Currachs have much older history stretching back to the coracles or hide-covered craft of bronze-age Europe. Their are about seven to eight design variants on the west coast of Ireland alone.

  




Cé na Phortaigh, Mweenish Island
(Quay of the Bog)


FÍNIS ISLAND QUAY


MASSON ISLAND


SAINT MacDARA’S ISLAND


Although the 16th July every year is the date that the people of the Iorras Aintheach gather on the island to celebrate the patron saint of Moyrus parish and Connemara fishermen in general, St MacDara, a very early hermit Saint,  ecclesiastical feast day is the 28th September,  the same time of the year that the Spanish sailors in 1588 met their deaths in full view of the small 7th century chapel with corballed roof (restored 1975) on this tiny island. It is customary for all sailing boats coming in proximity to the island to dip their sails three times. (See: http://deworde.blogspot.com/2017/07/rihla-journey-65-st-macdaras-island.html)

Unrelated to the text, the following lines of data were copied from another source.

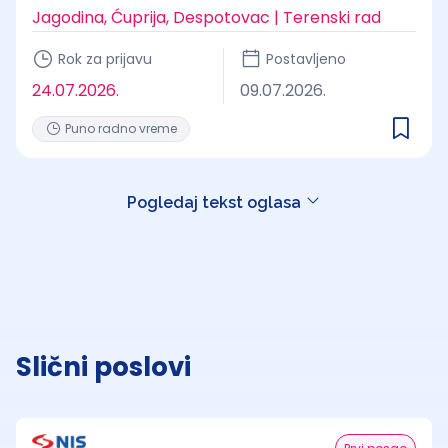
Jagodina, Ćuprija, Despotovac | Terenski rad
Rok za prijavu
Postavljeno
24.07.2026.
09.07.2026.
Puno radno vreme
Pogledaj tekst oglasa
Slični poslovi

There is some controversy about the Saint's given name. According to the Ordanance Survey letters of 1839 the saint's name was Sionnach, which is the Irish for fox. Tim Robinson thinks this most unlikely given the superstitions Connemara and Claddagh fishermen had about hares, foxes or rabbits being seen dead or alive before they went fishing. Tim Robinson and indeed the 12th century abbot Marianus Gorman (Maelmuire O'Dunian) in his Martyrology gives the first name as Sinach, which may or may not derive from Síonadh the Irish for storm. 

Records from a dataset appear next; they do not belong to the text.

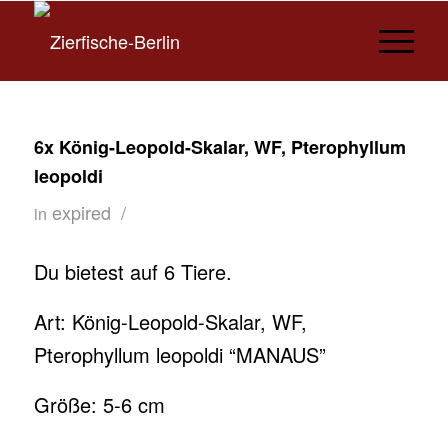
6x König-Leopold-Skalar, WF, Pterophyllum
leopoldi
expired
/
in
Du bietest auf 6 Tiere.
Art: König-Leopold-Skalar, WF,
Pterophyllum leopoldi “MANAUS”
Größe: 5-6 cm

Perhaps St MacDara took his name from the peninsula rather than the other way round.



Michael D. Higgins, the current President of Ireland once said (when working as an academic sociologist) in praise of the voyager fisherman,

 "The migrant is the norm in coastal parishes. The deviant is the person who does not move."

I think that perhaps in the case of Iorras Aintheach, and its determination to exist by creating any number of portals (the quays) to the outside world it not so much a "deviant" who stays but a "defiant".

St MacDara's chapel.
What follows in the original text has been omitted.